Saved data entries
_ _ _

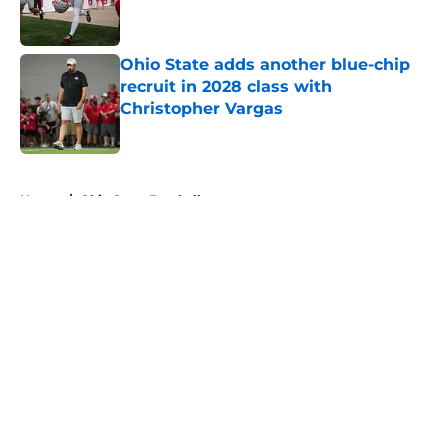
Ohio State adds another blue-chip
recruit in 2028 class with
Christopher Vargas
Published by on Invalid Date
5 related articles loaded
Home
/
Ohio State Football
About
Openings
Contact
Our 300+ Sites
FanSided Daily
Pitch a Story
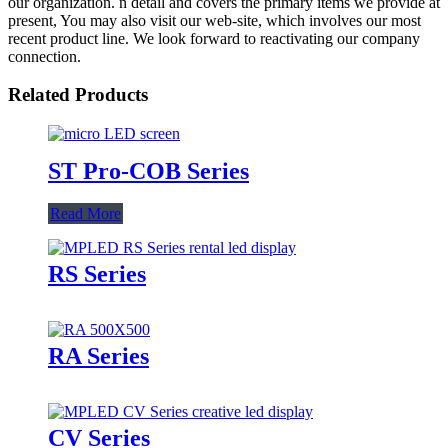
our organization. n detail and covers the primary items we provide at
present, You may also visit our web-site, which involves our most
recent product line. We look forward to reactivating our company
connection.
Related Products
ST Pro-COB Series
Read More
RS Series
RA Series
CV Series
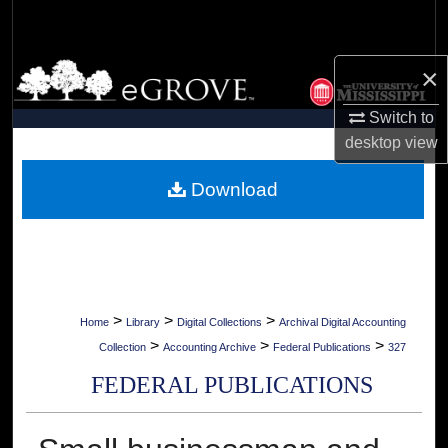
Search
Browse Collections
×
Switch to
My Account
desktop
view
About
Download
Digital Commons Network™
>
>
>
Home
Library
Digital Collections
Archival Digital Accounting
>
>
>
Collection
Accounting Archive
Federal Publications
327
FEDERAL PUBLICATIONS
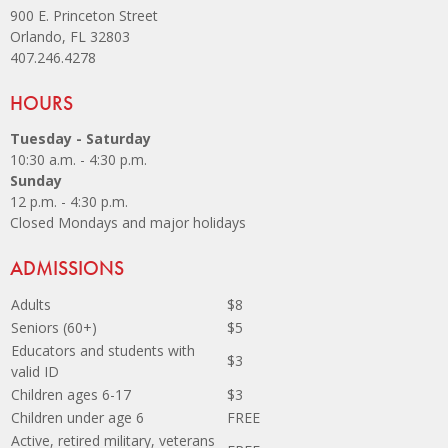
900 E. Princeton Street
Orlando, FL 32803
407.246.4278
Site Footer
HOURS
Tuesday - Saturday
10:30 a.m. - 4:30 p.m.
Sunday
12 p.m. - 4:30 p.m.
Closed Mondays and major holidays
Site Footer
ADMISSIONS
Adults
$8
Seniors (60+)
$5
Educators and students with
$3
valid ID
Children ages 6-17
$3
Children under age 6
FREE
Active, retired military, veterans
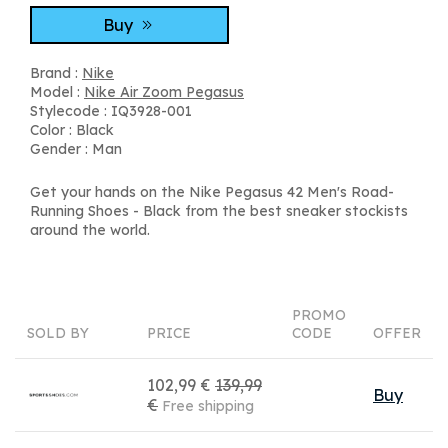
Buy
Brand :
Nike
Model :
Nike Air Zoom Pegasus
Stylecode : IQ3928-001
Color : Black
Gender : Man
Get your hands on the Nike Pegasus 42 Men's Road-
Running Shoes - Black from the best sneaker stockists
around the world.
PROMO
SOLD BY
PRICE
CODE
OFFER
102,99 €
139,99
Buy
€
Free shipping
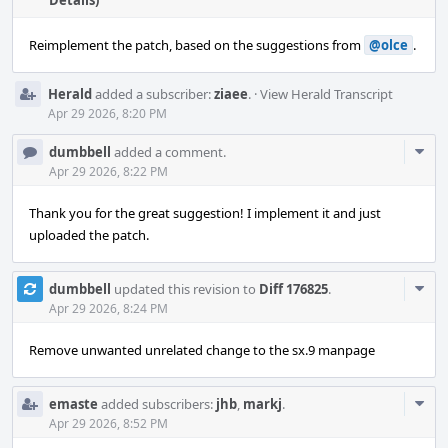
Details)
Reimplement the patch, based on the suggestions from
@olce
.
Herald
added a subscriber:
ziaee
.
·
View Herald Transcript
Apr 29 2026, 8:20 PM
Com
dumbbell
added a comment.
Acti
Apr 29 2026, 8:22 PM
Thank you for the great suggestion! I implement it and just
uploaded the patch.
Com
dumbbell
updated this revision to
Diff 176825
.
Acti
Apr 29 2026, 8:24 PM
Remove unwanted unrelated change to the sx.9 manpage
Com
emaste
added subscribers:
jhb
,
markj
.
Acti
Apr 29 2026, 8:52 PM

_ _ _

Print nothing except the lines above from the one containing "Ohio State Football" down to the one containing "Get your hands", both included, exactly as written and free of pictures.

Exercise result:
Ohio State Football
About
Openings
Contact
Our 300+ Sites
FanSided Daily
Pitch a Story
our organization. n detail and covers the primary items we provide at
present, You may also visit our web-site, which involves our most
recent product line. We look forward to reactivating our company
connection.
Related Products
ST Pro-COB Series
Read More
RS Series
RA Series
CV Series
Search
Browse Collections
×
Switch to
My Account
desktop
view
About
Download
Digital Commons Network™
>
>
>
Home
Library
Digital Collections
Archival Digital Accounting
>
>
>
Collection
Accounting Archive
Federal Publications
327
FEDERAL PUBLICATIONS
900 E. Princeton Street
Orlando, FL 32803
407.246.4278
Site Footer
HOURS
Tuesday - Saturday
10:30 a.m. - 4:30 p.m.
Sunday
12 p.m. - 4:30 p.m.
Closed Mondays and major holidays
Site Footer
ADMISSIONS
Adults
$8
Seniors (60+)
$5
Educators and students with
$3
valid ID
Children ages 6-17
$3
Children under age 6
FREE
Active, retired military, veterans
Buy
Brand :
Nike
Model :
Nike Air Zoom Pegasus
Stylecode : IQ3928-001
Color : Black
Gender : Man
Get your hands on the Nike Pegasus 42 Men's Road-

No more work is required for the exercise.